TASK STATEMENT: Omit every picture. Return all other data as it stands.

Collected data
+ + +

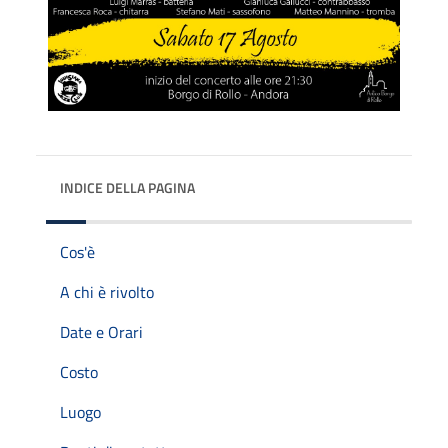
INDICE DELLA PAGINA
Cos'è
A chi è rivolto
Date e Orari
Costo
Luogo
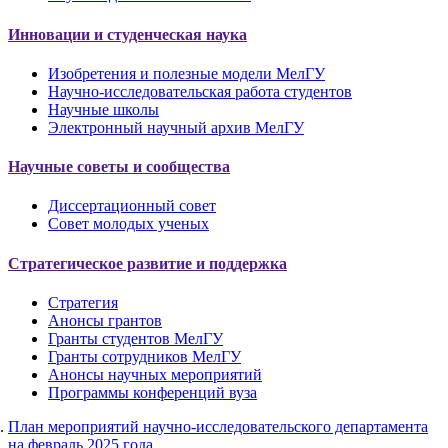
Инновации и студенческая наука
Изобретения и полезные модели МелГУ
Научно-исследовательская работа студентов
Научные школы
Электронный научный архив МелГУ
Научные советы и сообщества
Диссертационный совет
Совет молодых ученых
Стратегическое развитие и поддержка
Стратегия
Анонсы грантов
Гранты студентов МелГУ
Гранты сотрудников МелГУ
Анонсы научных мероприятий
Программы конференций вуза
План мероприятий научно-исследовательского департамента
на февраль 2025 года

+ + +

REPLY:
INDICE DELLA PAGINA
Cos'è
A chi è rivolto
Date e Orari
Costo
Luogo
Инновации и студенческая наука
Изобретения и полезные модели МелГУ
Научно-исследовательская работа студентов
Научные школы
Электронный научный архив МелГУ
Научные советы и сообщества
Диссертационный совет
Совет молодых ученых
Стратегическое развитие и поддержка
Стратегия
Анонсы грантов
Гранты студентов МелГУ
Гранты сотрудников МелГУ
Анонсы научных мероприятий
Программы конференций вуза
План мероприятий научно-исследовательского департамента
на февраль 2025 года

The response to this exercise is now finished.